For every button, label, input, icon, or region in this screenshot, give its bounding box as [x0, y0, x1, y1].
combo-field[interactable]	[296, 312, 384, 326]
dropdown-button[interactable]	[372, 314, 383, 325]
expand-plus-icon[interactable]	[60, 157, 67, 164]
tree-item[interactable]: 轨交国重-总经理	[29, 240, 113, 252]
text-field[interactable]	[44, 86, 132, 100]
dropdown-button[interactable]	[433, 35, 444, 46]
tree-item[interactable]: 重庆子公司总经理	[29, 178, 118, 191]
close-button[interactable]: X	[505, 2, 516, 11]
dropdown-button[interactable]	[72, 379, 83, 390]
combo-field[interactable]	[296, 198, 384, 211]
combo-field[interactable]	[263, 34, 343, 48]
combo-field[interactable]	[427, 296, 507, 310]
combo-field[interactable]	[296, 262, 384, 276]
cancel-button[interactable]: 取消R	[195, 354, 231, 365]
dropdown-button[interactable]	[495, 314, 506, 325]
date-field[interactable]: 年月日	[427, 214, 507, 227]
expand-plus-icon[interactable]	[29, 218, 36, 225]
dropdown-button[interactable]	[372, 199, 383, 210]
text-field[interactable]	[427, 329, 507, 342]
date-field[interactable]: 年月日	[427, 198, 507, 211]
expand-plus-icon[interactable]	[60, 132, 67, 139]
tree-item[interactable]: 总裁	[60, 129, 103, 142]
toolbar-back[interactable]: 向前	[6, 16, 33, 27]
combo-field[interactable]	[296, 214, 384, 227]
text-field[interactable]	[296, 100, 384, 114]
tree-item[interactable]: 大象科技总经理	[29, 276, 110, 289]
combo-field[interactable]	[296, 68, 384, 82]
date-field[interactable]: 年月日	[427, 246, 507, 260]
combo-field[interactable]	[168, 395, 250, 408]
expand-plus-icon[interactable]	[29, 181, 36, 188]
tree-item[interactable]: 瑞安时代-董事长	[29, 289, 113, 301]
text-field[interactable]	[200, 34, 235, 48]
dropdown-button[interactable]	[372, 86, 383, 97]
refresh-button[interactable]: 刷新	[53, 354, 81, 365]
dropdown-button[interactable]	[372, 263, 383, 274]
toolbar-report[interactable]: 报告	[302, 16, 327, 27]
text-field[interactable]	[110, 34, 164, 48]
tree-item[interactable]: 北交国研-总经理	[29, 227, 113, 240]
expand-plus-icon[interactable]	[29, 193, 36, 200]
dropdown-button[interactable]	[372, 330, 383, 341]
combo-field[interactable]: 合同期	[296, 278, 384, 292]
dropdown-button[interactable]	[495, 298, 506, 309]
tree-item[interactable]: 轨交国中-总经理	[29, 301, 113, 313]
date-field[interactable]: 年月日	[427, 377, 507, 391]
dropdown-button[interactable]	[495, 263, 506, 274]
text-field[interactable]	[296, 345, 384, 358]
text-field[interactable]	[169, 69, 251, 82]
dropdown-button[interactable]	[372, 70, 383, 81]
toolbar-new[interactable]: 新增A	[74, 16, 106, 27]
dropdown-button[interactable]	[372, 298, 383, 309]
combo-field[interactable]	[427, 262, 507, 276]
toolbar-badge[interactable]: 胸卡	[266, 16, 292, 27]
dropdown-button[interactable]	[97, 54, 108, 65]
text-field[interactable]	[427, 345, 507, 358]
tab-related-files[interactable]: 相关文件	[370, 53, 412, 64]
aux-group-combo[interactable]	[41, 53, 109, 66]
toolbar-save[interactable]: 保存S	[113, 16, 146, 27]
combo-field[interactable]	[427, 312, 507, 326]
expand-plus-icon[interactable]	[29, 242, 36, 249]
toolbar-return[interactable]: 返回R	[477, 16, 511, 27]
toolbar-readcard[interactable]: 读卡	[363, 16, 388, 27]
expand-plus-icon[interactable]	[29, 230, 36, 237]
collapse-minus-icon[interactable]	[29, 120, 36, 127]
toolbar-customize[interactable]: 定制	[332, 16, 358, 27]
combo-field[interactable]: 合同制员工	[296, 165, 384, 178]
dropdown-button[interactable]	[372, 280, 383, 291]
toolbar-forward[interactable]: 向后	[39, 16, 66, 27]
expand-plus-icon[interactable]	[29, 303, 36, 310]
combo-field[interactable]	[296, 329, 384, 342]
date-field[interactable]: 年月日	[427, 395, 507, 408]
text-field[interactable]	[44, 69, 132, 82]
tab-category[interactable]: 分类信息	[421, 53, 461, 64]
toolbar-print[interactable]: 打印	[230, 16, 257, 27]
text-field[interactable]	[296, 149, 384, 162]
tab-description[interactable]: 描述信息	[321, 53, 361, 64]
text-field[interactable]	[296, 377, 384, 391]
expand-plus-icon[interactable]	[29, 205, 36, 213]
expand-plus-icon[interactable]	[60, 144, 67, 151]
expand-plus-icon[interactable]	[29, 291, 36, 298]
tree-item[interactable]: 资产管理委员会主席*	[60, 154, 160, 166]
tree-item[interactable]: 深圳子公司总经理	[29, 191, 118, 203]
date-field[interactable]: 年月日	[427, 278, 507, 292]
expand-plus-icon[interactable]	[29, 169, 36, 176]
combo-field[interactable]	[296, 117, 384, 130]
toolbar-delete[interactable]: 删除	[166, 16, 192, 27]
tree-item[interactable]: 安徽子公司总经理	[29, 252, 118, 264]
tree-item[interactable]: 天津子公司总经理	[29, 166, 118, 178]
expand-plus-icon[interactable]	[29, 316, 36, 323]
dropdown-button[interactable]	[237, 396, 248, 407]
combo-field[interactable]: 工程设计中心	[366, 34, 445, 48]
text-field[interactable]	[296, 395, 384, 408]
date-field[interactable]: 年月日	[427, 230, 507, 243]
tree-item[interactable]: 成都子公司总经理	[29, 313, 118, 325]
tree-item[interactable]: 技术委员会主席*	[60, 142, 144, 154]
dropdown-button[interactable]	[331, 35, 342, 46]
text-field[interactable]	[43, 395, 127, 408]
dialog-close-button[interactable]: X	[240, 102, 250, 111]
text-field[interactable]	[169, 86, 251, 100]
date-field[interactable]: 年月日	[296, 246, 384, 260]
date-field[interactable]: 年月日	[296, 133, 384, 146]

_ _ _

→ **WHAT IS REQUIRED**:
Count the lines of the material above that contain the string "date". Write nothing but the count.

→ **OUTPUT OF THE TASK**:
9